There are two missing CPU features on c7g-2xlarge: paca and pacg You can check the list here

boegel commented 1 year ago

Together with #322, this is enough motivation to switch to using our own minimal archdetect implementation rather than relying on archspec for EESSI pilot 2023.06, I think...

ocaisa commented 1 year ago

@boegel There's an error in archdetect that is fixed as part of https://github.com/EESSI/software-layer/pull/264

boegel commented 1 year ago

@laraPPr Can you check whether archdetect correctly detects both neoverse_v1 and zen3 (cfr. #322), using:

EESSI_USE_ARCHDETECT=1 source /cvmfs/pilot.eessi-hpc.org/versions/2023.06/init/bash
laraPPr commented 1 year ago

Results on zen3: https://github.com/EESSI/software-layer/issues/322#issuecomment-1702640074

Found EESSI pilot repo @ /cvmfs/pilot.eessi-hpc.org/versions/2023.06!

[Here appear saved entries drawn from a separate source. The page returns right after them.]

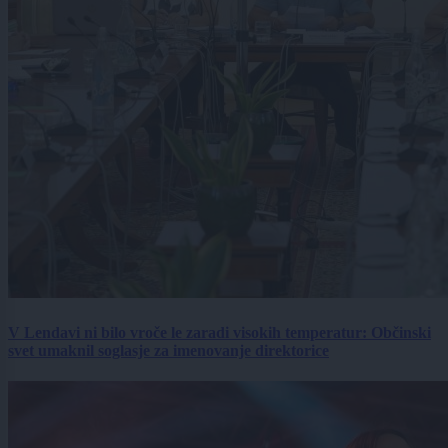
V Lendavi ni bilo vroče le zaradi visokih temperatur: Občinski
svet umaknil soglasje za imenovanje direktorice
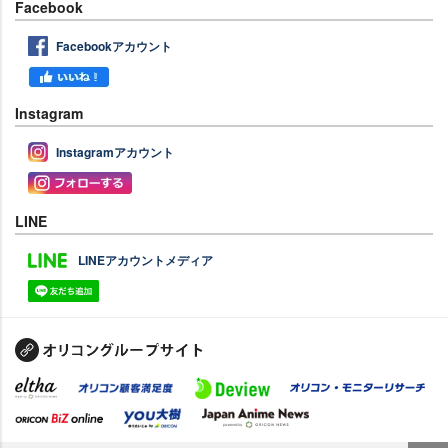
Facebook
Facebookアカウント
Instagram
Instagramアカウント
LINE
LINEアカウントメディア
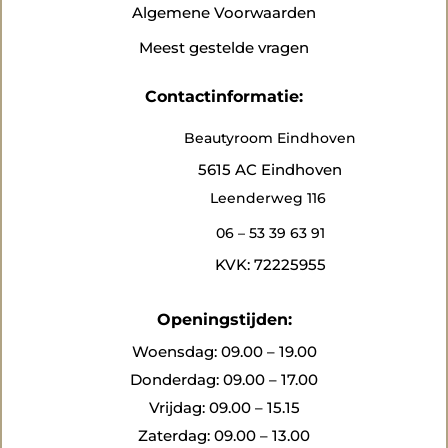
Algemene Voorwaarden
Meest gestelde vragen
Contactinformatie:
Beautyroom Eindhoven
5615 AC Eindhoven
Leenderweg 116
06 – 53 39 63 91
KVK: 72225955
Openingstijden:
Woensdag: 09.00 – 19.00
Donderdag: 09.00 – 17.00
Vrijdag: 09.00 – 15.15
Zaterdag: 09.00 – 13.00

2023-09-01 12:10:56 [INFO] cpupath: best match for host CPU: aarch64/arm/neoverse-v1

archdetect says aarch64/arm/neoverse-v1

Using aarch64/arm/neoverse-v1 as software subdirectory.

ERROR: EESSI software layer at /cvmfs/pilot.eessi-hpc.org/versions/2023.06/software/linux/aarch64/arm/neoverse-v1 not found!

laraPPr commented 1 year ago

The error is because archdetect finds neoverse-v1 instead of neoverse_v1 This is also the case for neoverse_n1 which archdetect recognizes as neoverse-n1

boegel commented 1 year ago

And there's the extra arm/ subdirectory which doesn't exist.

ocaisa commented 1 year ago

As part of #264, I've fixed the Arm detection and added an additional check in CI that ensures that whatever archdetect spits out actually exists as an option.